The public camp was fully booked for several weeks, but luckily, I squeezed into a spot with Explore Gorongosa, the first private venture. I found out why when I arrived. National Geographic was shooting a follow-up on the park after their first film, Africa's Lost Eden (see the link below for the trailer).
Also, lo and behold! E.O. Wilson - Pulitzer Prize winner, the rockstar of entomology, and god among conservationists - just happened to be visiting this remote corner of Mozambique. He and his entourage were on a biodiversity tour. As I was explaining to my physicist husband, this was a bit like having Stephen Hawking in the next camp over pop in for a cup of tea. [As a side note, our college entomology club once drove 2 hours to hear him give a lecture with the words "E.O. or Bust!" emblazoned on the side of the van.] Alas, the poor man (82 years old and going) was pretty worn out with the travel and paparazzi.

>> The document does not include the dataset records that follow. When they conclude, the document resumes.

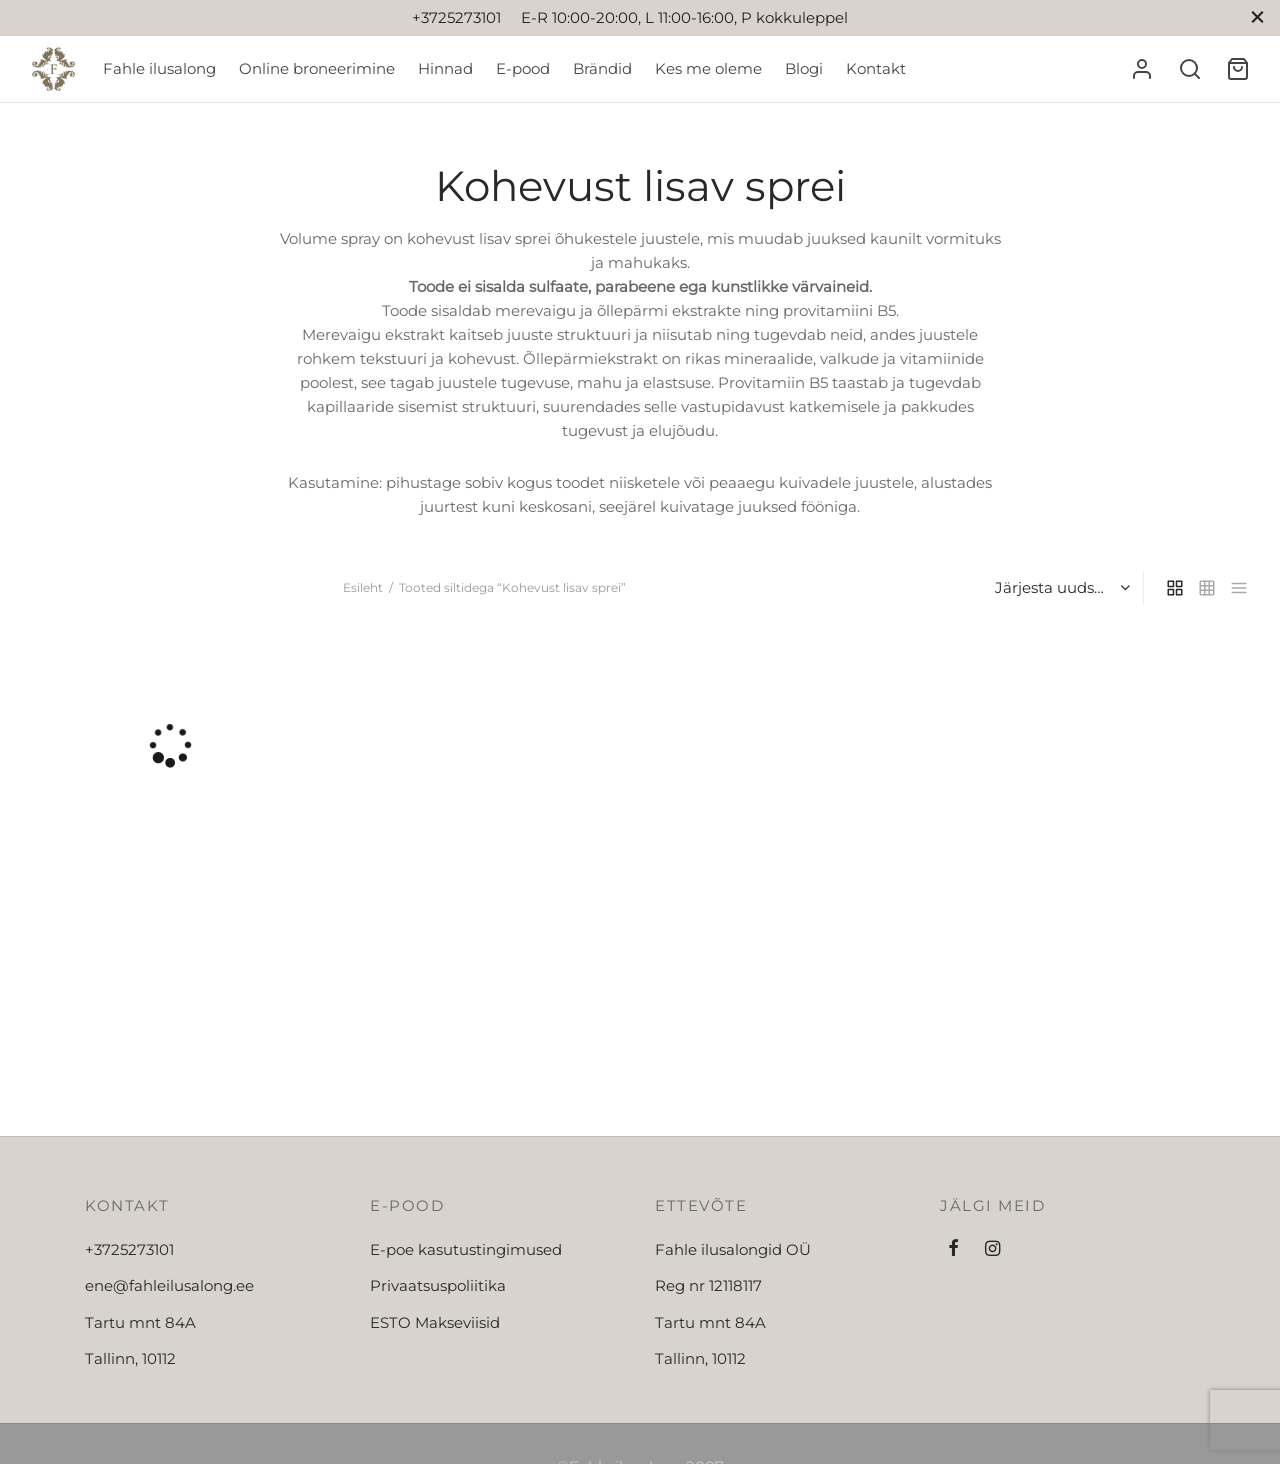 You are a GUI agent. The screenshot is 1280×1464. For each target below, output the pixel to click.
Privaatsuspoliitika (438, 1285)
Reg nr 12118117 (708, 1285)
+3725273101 (129, 1249)
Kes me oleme (708, 68)
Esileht (363, 587)
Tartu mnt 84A (140, 1322)
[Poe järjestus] (1060, 588)
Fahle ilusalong (159, 68)
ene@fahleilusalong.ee (169, 1285)
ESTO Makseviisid (435, 1322)
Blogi (804, 68)
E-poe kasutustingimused (466, 1249)
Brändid (602, 68)
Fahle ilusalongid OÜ (733, 1249)
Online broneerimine (317, 68)
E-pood (523, 68)
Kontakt (876, 68)
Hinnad (445, 68)
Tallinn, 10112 (130, 1358)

His packed schedule got thrown out of whack, so in the end, I did not get to meet him or attend his talk. So close yet so far away...
While I didn't a glimpse of E.O., it was a great consolation to see some equally rare creatures! With the short time frame, our game drives were so lucky that I was seriously starting to doubt the guide's claims that some animals were difficult to find. Elephants there are particularly skittish since their interactions with humans have been through the violence of war or unrestricted hunting. We sat and watched elephants twice... even though the previous guests had gone almost a week looking for just one! Even the night viewing was good. A mother lioness and her three offspring were lounging with their bellies full at Casa dos LeƵes (an abandoned building), a place where they hadn't been seen for 3 years. On a walk, I got props for spotting a hefty Pel's Fishing Owl, apparently quite a feather in the cap for many serious birders. On my final drive, we came across a herd of buffalo, which even the guide hadn't seen since he had started working there.

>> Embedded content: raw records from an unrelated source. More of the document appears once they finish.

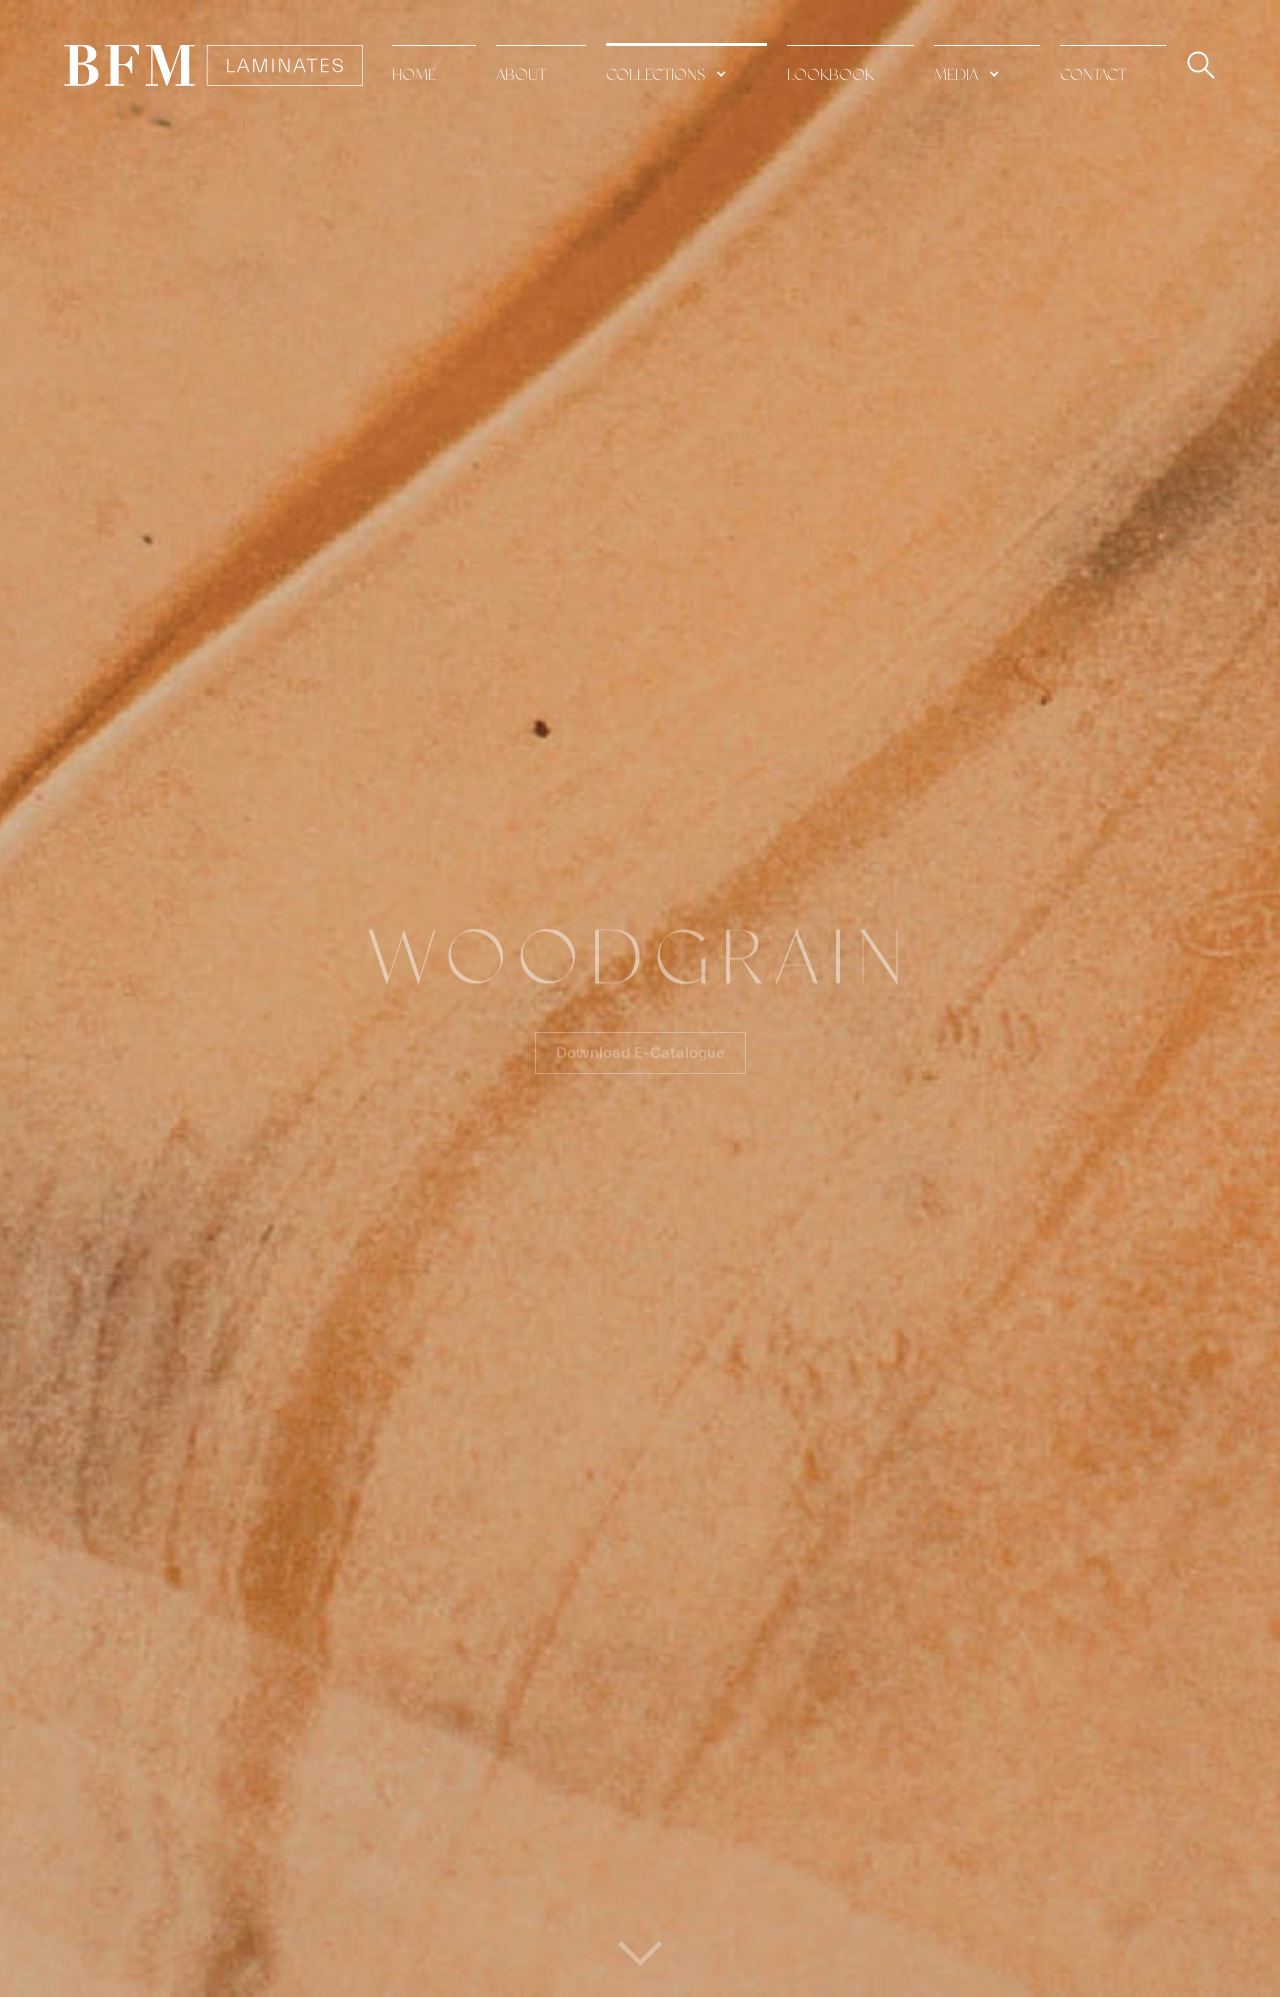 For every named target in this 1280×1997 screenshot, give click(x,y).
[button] (686, 64)
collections (655, 75)
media (956, 75) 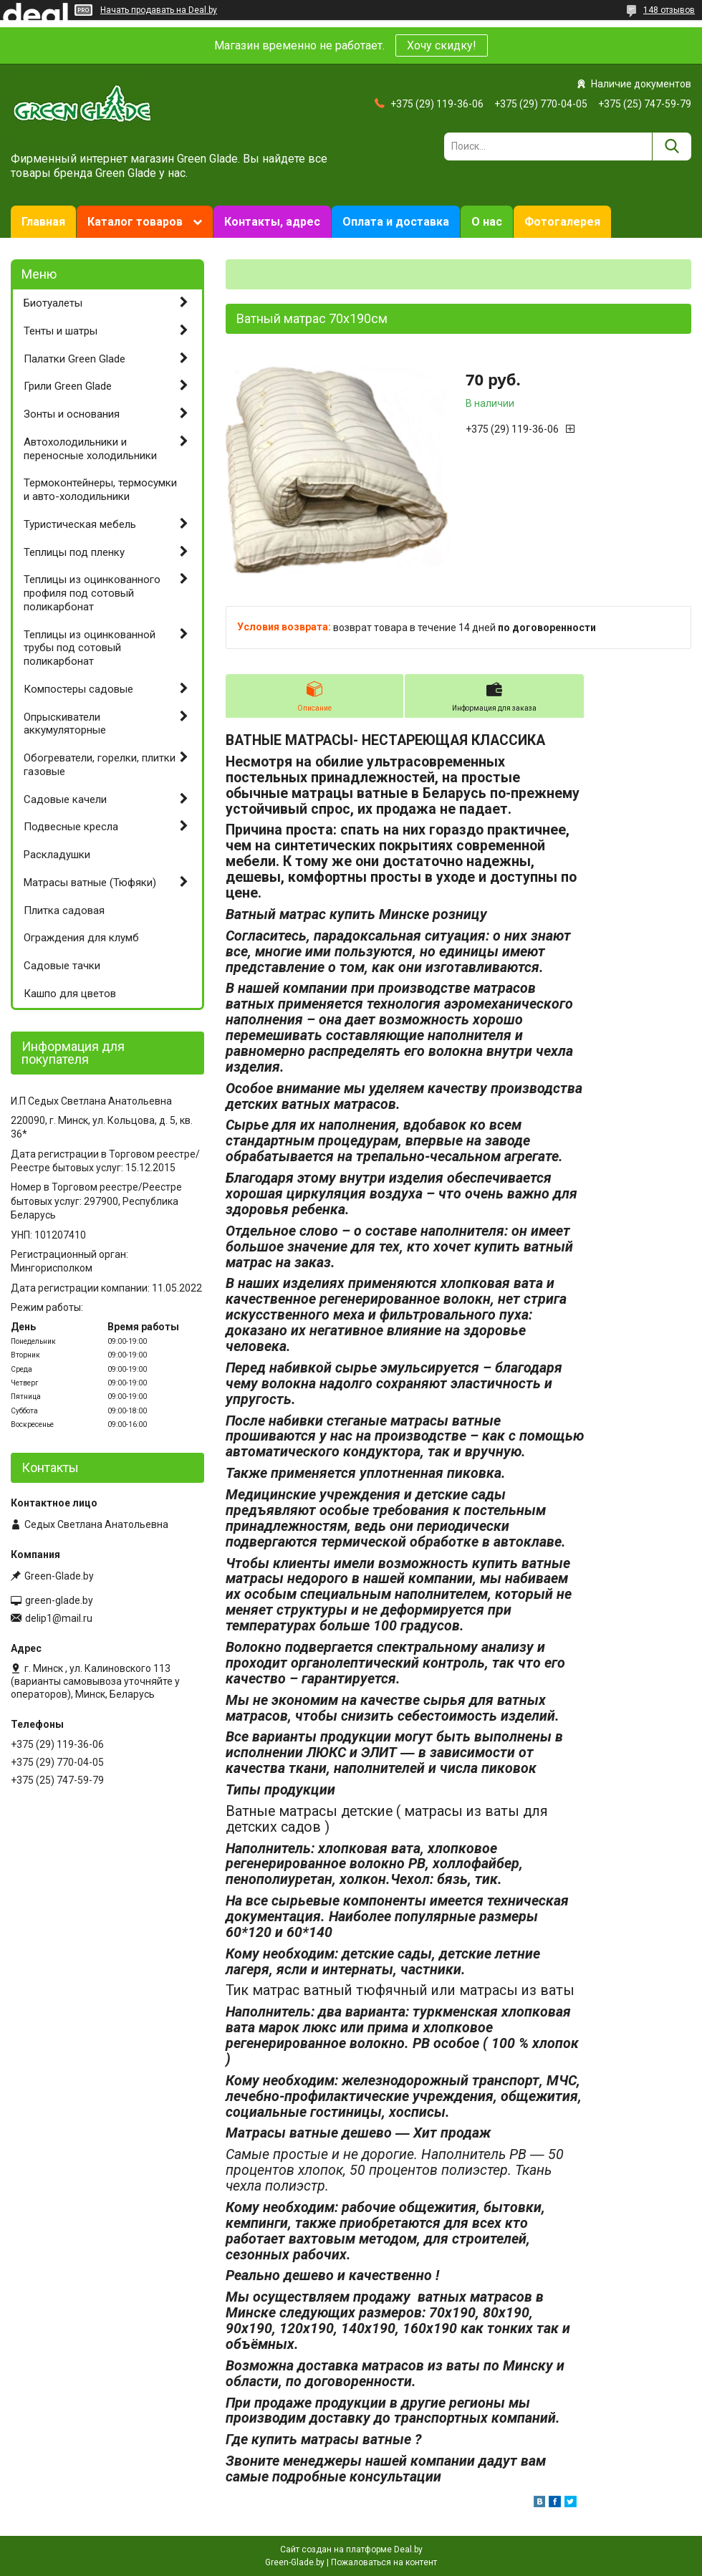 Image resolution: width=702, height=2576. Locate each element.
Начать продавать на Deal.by (158, 10)
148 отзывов (669, 10)
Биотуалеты (53, 303)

While I didn't a glimpse of E.O., it was a great consolation to see some equally rare creatures! With the short time frame, our game drives were so lucky that I was seriously starting to doubt the guide's claims that some animals were difficult to find. Elephants there are particularly skittish since their interactions with humans have been through the violence of war or unrestricted hunting. We sat and watched elephants twice... even though the previous guests had gone almost a week looking for just one! Even the night viewing was good. A mother lioness and her three offspring were lounging with their bellies full at Casa dos LeƵes (an abandoned building), a place where they hadn't been seen for 3 years. On a walk, I got props for spotting a hefty Pel's Fishing Owl, apparently quite a feather in the cap for many serious birders. On my final drive, we came across a herd of buffalo, which even the guide hadn't seen since he had started working there.

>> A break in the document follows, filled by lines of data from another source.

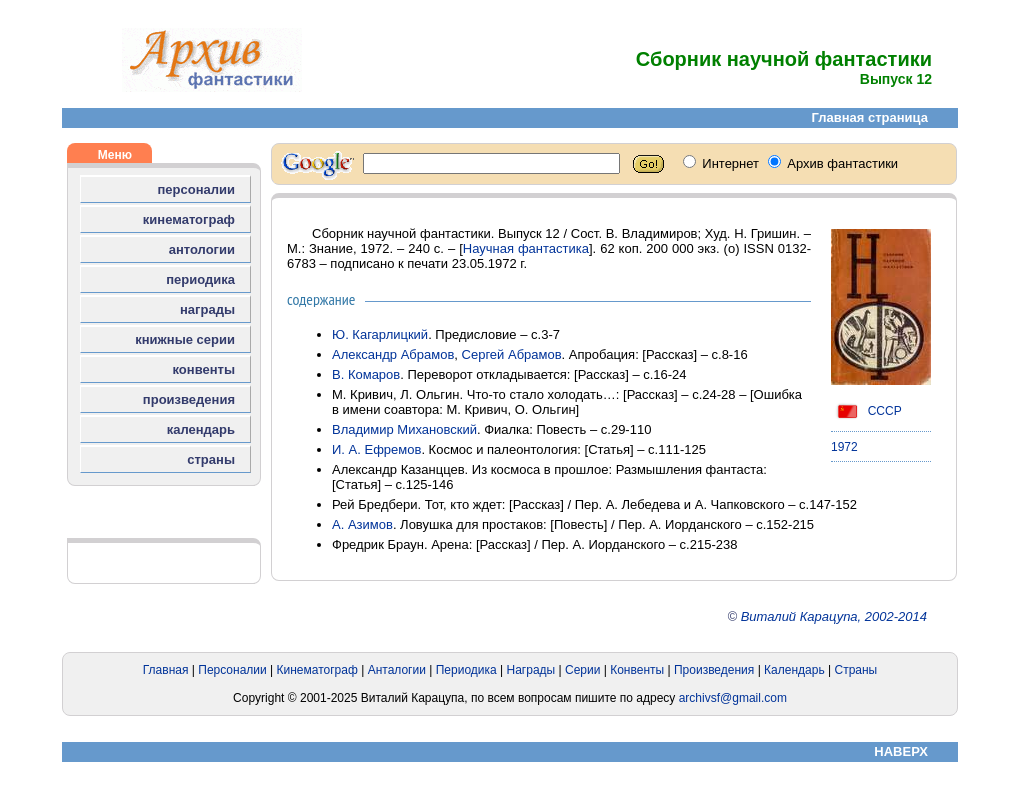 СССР (866, 411)
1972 (844, 447)
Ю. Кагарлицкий (380, 334)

Gorongosa also has more common creatures, which I still found thrilling. Because of the lack of big predators, the park is abundant with easily viewed smaller animals. Baboons with red bottoms and vervet monkeys scamper in and about the trees. To those fans of The Lion King, the first time one of the numerous warthogs came trotting by, it was really hard not to shout, "Pumbaa!" Gorongosa is absolutely teeming with antelope from the tiny oribi to the almost llama-like waterbuck. There were all the reedbucks, bushbucks, hartebeests, nyalas, and impalas in between.
The diversity of the 10 different biomes within the park make it an attraction for birders as well. I am not one, but I could appreciate the cougals, cranes, vultures, thrushes, and herons, too. My favorite birdy was the lilac-breasted roller. I think this is a misnomer. Ok, yeah, it has a purple chest. But it also has beautiful turquoise bands across its wings that, in flight, flash iridescently like a frickin' morpho butterfly!
After early starts and extended game drives, it was relaxing to come back to the camp. Greeted with refreshing drinks (even Pimm's!), turn-down service in your private tent, and dinner on white tablecloths under a gorgeous view of the stars would make anyone enjoy "camping." The camp was really eco-friendly - including no electricity - without sacrificing luxury. Who would really want to quibble about a bucket shower when one could have afternoon tea and cakes delivered to your hammock?